Jean-Baptiste Marty / Photo credits: YAMIL LAGE / AFP 7:15 a.m., March 18, 2024

Minors are increasingly targeted by sectarian aberrations.

According to an Intelligence note that Europe 1 was able to consult, young people are increasingly affected by conspiratorial speech and behavior.

Educational teaching, but also social networks, serve as a vector for disseminating these theses for adults wishing to expand the conspiracy sphere.

This is a phenomenon that is increasingly worrying the authorities.

According to information from Europe 1, minors have become the preferred target of sects and adults committed to conspiracy theories to expand their community.

Beliefs such as the denial of the September 11 attacks, the flat earth or even the creation of AIDS in the laboratory are taught to these children from a very young age.

Schools outside of contract

More vulnerable due to their incomplete cognitive development, targeted children are removed from the traditional school system.

Non-contract schools are multiplying everywhere in France.

120 are created each year.

There are more than 2,500 in mainland France, where around 100,000 students are enrolled.

In some of these schools, minors are exposed to conspiracy theories, with an educational program different from that taught in schools with a partnership with the State.

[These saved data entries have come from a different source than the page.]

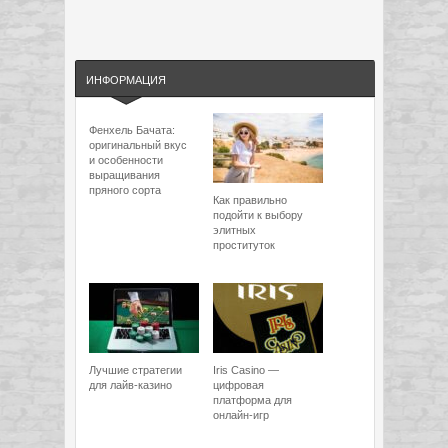
ИНФОРМАЦИЯ
Фенхель Бачата:
оригинальный вкус
и особенности
выращивания
пряного сорта
Как правильно
подойти к выбору
элитных
проституток
Лучшие стратегии
Iris Casino —
для лайв-казино
цифровая
платформа для
онлайн-игр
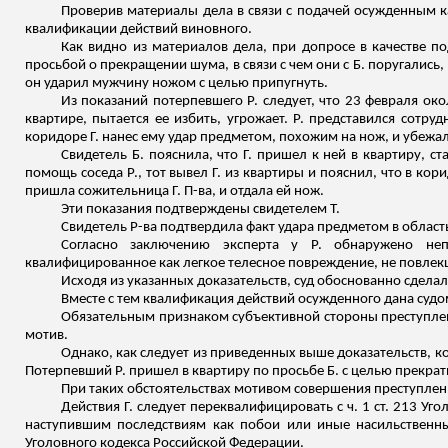
Проверив материалы дела в связи с подачей осужденным 
квалификации действий виновного.
Как видно из материалов дела, при допросе в качестве по
просьбой о прекращении шума, в связи с чем они с Б. поругались,
он ударил мужчину ножом с целью припугнуть.
Из показаний потерпевшего Р. следует, что 23 февраля ок
квартире, пытается ее избить, угрожает. Р. представился сотру
коридоре Г. нанес ему удар предметом, похожим на нож, и убежал
Свидетель Б. пояснила, что Г. пришел к ней в квартиру, ста
помощь соседа Р., тот вывел Г. из квартиры и пояснил, что в ко
пришла сожительница Г. П-ва, и отдала ей нож.
Эти показания подтверждены свидетелем Т.
Свидетель Р-ва подтвердила факт удара предметом в область
Согласно заключению эксперта у Р. обнаружено не
квалифицированное как легкое телесное повреждение, не повлек
Исходя из указанных доказательств, суд обоснованно сделал
Вместе с тем квалификация действий осужденного дана судо
Обязательным признаком субъективной стороны преступлени
мотив.
Однако, как следует из приведенных выше доказательств, ко
Потерпевший Р. пришел в квартиру по просьбе Б. с целью прекрати
При таких обстоятельствах мотивом совершения преступл
Действия Г. следует переквалифицировать с ч. 1 ст. 213 Уг
наступившим последствиям как побои или иные насильственны
Уголовного кодекса Российской Федерации.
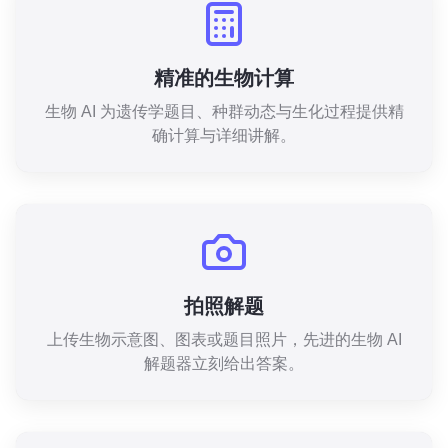
精准的生物计算
生物 AI 为遗传学题目、种群动态与生化过程提供精
确计算与详细讲解。
拍照解题
上传生物示意图、图表或题目照片，先进的生物 AI
解题器立刻给出答案。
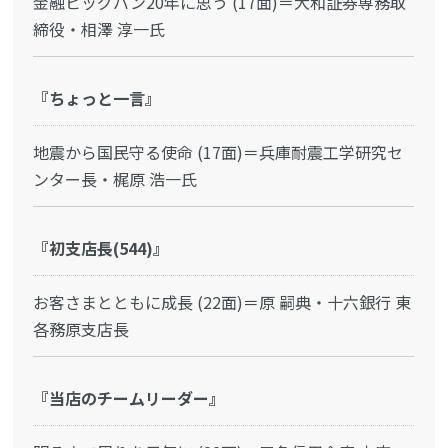
金融ビッグバン20年に思う (17面)＝大和証券専務取
締役・相澤 淳一氏
『ちょっと一言』
地震から国民守る使命 (17面)＝兵庫耐震工学研究セ
ンター長・梶原 浩一氏
『初支店長(544)』
お客さまとともに成長 (22面)＝原 嗣典・十六銀行 東
各務原支店長
『当店のチームリーダー』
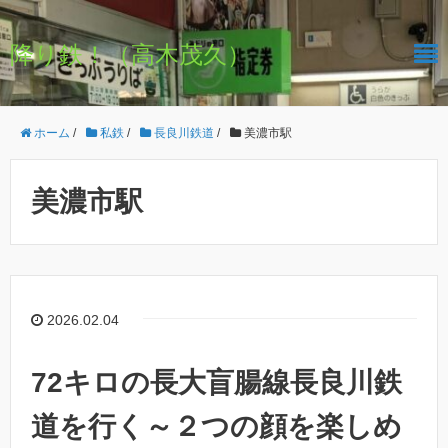
降り鉄！（高木茂久）
ホーム
/
私鉄
/
長良川鉄道
/
美濃市駅
美濃市駅
2026.02.04
72キロの長大盲腸線長良川鉄
道を行く～２つの顔を楽しめ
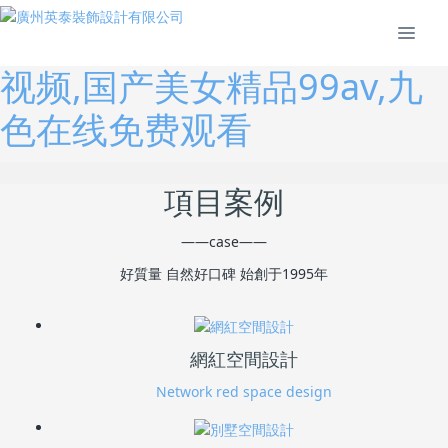
大鸡把爆操小骚逼高潮呻吟
视频,国产美女精品99av,九
色在线免费观看
項目案例
——case——
好質量 自然好口碑 始創于1995年
網紅空間設計
Network red space design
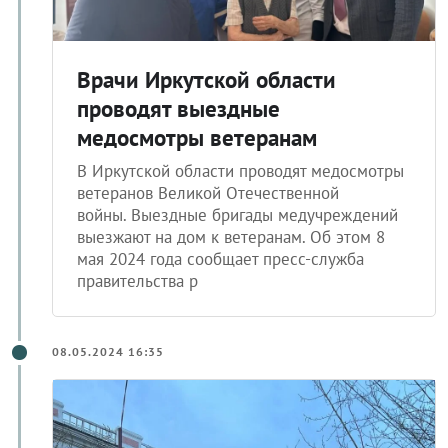
Врачи Иркутской области
проводят выездные
медосмотры ветеранам
В Иркутской области проводят медосмотры
ветеранов Великой Отечественной
войны. Выездные бригады медучреждений
выезжают на дом к ветеранам. Об этом 8
мая 2024 года сообщает пресс-служба
правительства р
08.05.2024 16:35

In 2023, a teacher at an establishment in Colmar lit a fire in an enclosed area.

The children had to stand in the smoke for between 5 and 10 minutes in order to stimulate the sensoriality, awaken the senses and the child's individual thinking.

Cognitive delays

Another scourge noted by the authorities is the cognitive delays among these minors affected by these sectarian excesses.

The age theory is particularly relayed in certain non-contract schools with an educational approach divided into four phases: the first birth, until the age of seven, where the child receives little school education.

>> LISTEN - 

Conspiracy and obscurantism: how to renew the dialogue?

The second birth, from age seven, where the child begins to learn to read.

The third birth, from the age of 14, with the start of scientific education.

Finally, the fourth birth, at 21, where the young adult is considered perfectly autonomous.

Minors are thus behind in terms of educational development compared to a student receiving traditional training.

Thus, an 11-year-old child, educated in a school located in the Meuse, and demanding alternative education, did not know how to read when he went to middle school.

Bodily violence

According to the authorities, children living in these environments are more exposed to physical abuse, torture, touching and even rape.

Cases have been observed in particular in the environment of anthroposophical schools where educators choose not to intervene during acts of violence between students so as to “not cause the child to set back irreversibly in his karma”.

Adult followers of these conspiracy theories spread their practices in certain schools outside of the contract.

Refusal of vaccination is established in some of these establishments, endangering the health of students.

For example, a measles outbreak developed a few years ago in a school in Colmar.

Children attending these schools are therefore more easily exposed to diseases and infections.

>> READ ALSO - 

How are conspiracy theories born?

Social networks, a recruitment channel

Faced with the development of social networks, sectarian groups use these channels as a means of recruitment.

Minors have become a preferred target for these adults who are committed to conspiracy theories.

The growing distrust of institutional discourse is part of this recruitment and support for conspiracy theories.

With reassuring speech and the illusion of a dangerous world, with state institutions at its head, minors are more easily affected by these theories.

In this context, the authorities are warning of the dangers represented by these currents of thought.

To combat these abuses, the government has created, with Miviludes and prevention associations, an action program aimed at protecting minors.